Britain faces its worst economic crisis since the 1930s. With rising public debt and unemployment, coupled with declining manufacturing and interest rates, Alistair Darling, in characteristically sanguine mood, had already warned that 2009 would be ‘a difficult year’.
With his limited room for manoeuvre, Darling’s challenge was to set out a path for economic recovery in the medium term and plant the seeds of those elusive green shoots.
But today’s budget was about more than balancing the books. It was also pivotal politically. Today’s budget could be the last before the election is announced, and follows hard on the complex array of outcomes from the G20 (not to mention Smeargate). The inhabitants of Numbers 10 and 11 (and the War Room in Number 12) will be hoping that it provides a much needed boost to Labour’s ailing fortunes in the polls.
The bad news, as is often the case, had been trailed beforehand. Public borrowing is set to rise to above £170bn and GDP to contract by up to 3.5% this year. The good news, or less bad news, was that whilst this will be the deepest and longest down-turn in living memory the economy will see the beginnings of a recovery in 2010 with a low level of growth at 1.25%.
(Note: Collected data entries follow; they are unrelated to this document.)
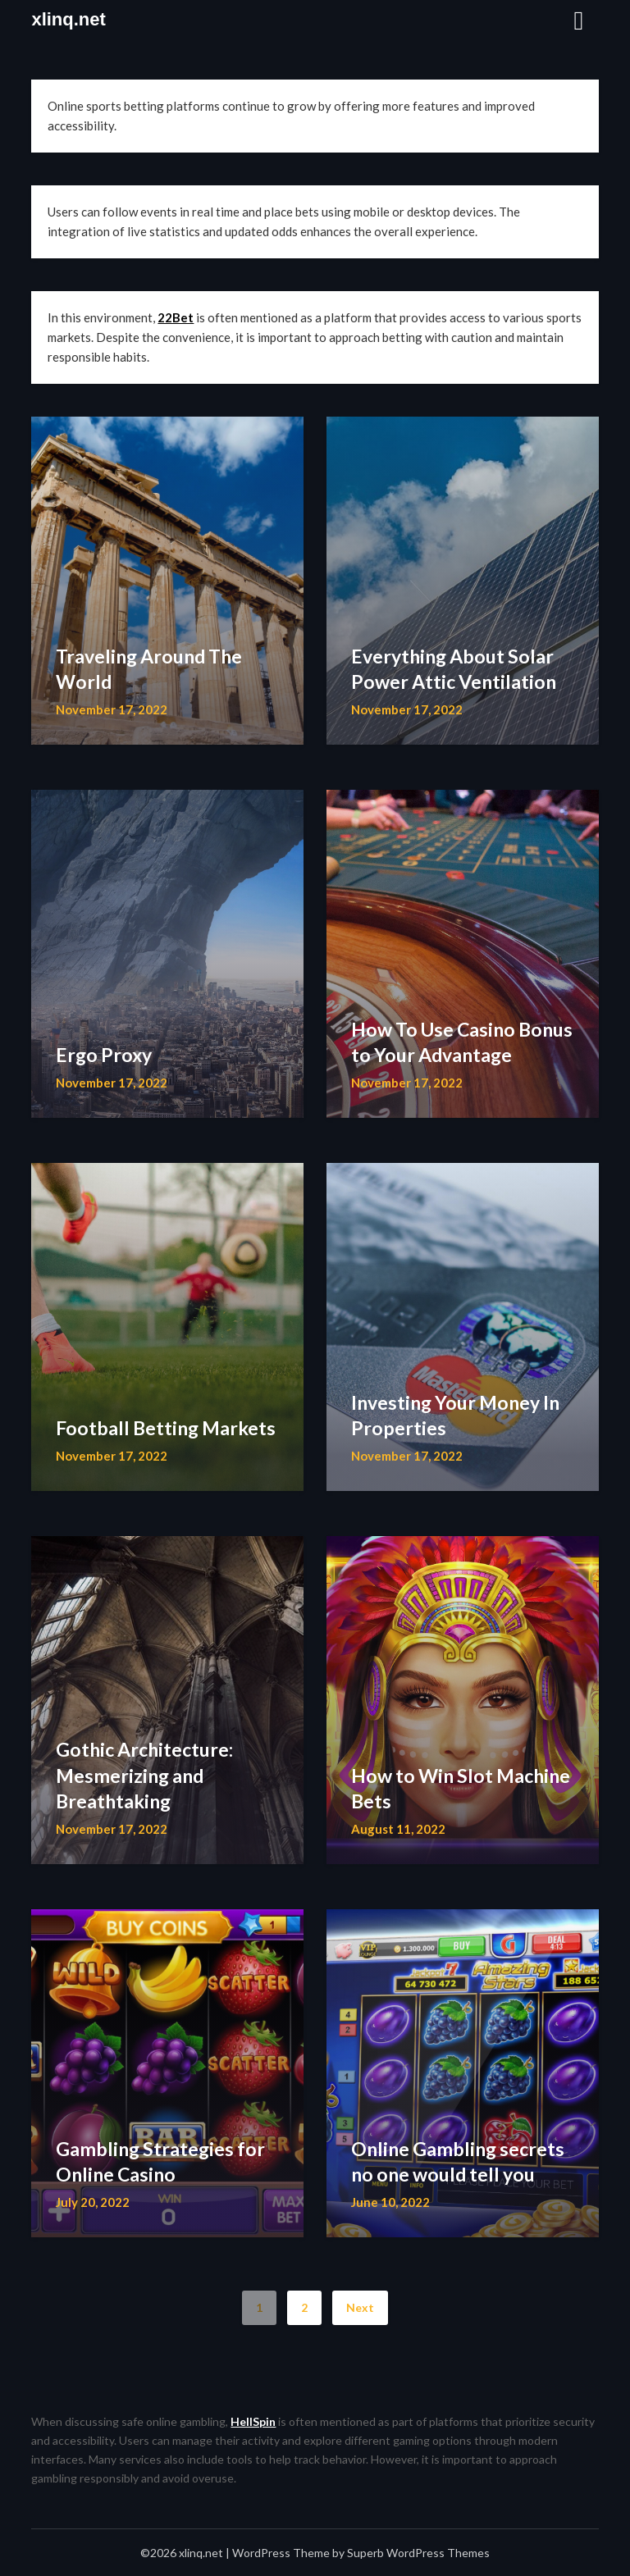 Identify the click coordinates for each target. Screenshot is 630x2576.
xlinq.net (68, 19)
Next (360, 2307)
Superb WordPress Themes (418, 2553) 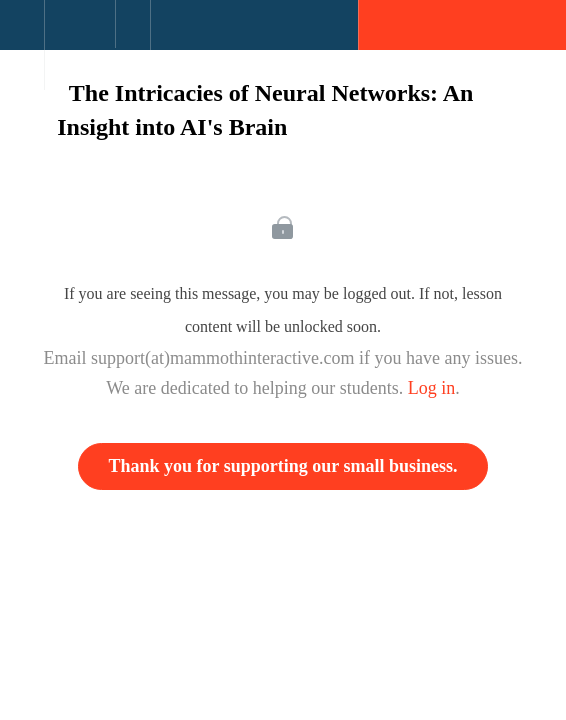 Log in (432, 388)
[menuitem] (79, 45)
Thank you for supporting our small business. (283, 466)
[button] (22, 35)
Such economic constraints overshadowed the Budget and gave Darling little wriggle-room today. Yet, he still managed some populist giveaways.
Perhaps seeking to appeal to the more traditional labour vote this was touted as a ‘budget for jobs’ and a raft of measures were set out to boost employment. For those on low incomes, the out of work and pensioners there were promises of increased tax credits and benefits. The hike in the top rate of income tax will have also helped here.
For business and ‘middle England’ there were also goodies, with a package of measures to help businesses and a series of measures to support the ailing property market and to attract those all important first time buyers. The Chancellor also took steps towards setting out Labour’s green credentials, long eclipsed (in media terms at least) by those of the Conservatives, with proposals for a more eco-friendly post recessionary world.
In this uncertain economic and political climate, this was a cautious budget from a cautious man, seeking not to rock the economic boat but tentatively to turn the political tide. Whether it will be enough to restore economic stability or to revive the fortunes of Darling’s old friends Brown and Prudence, only time will tell.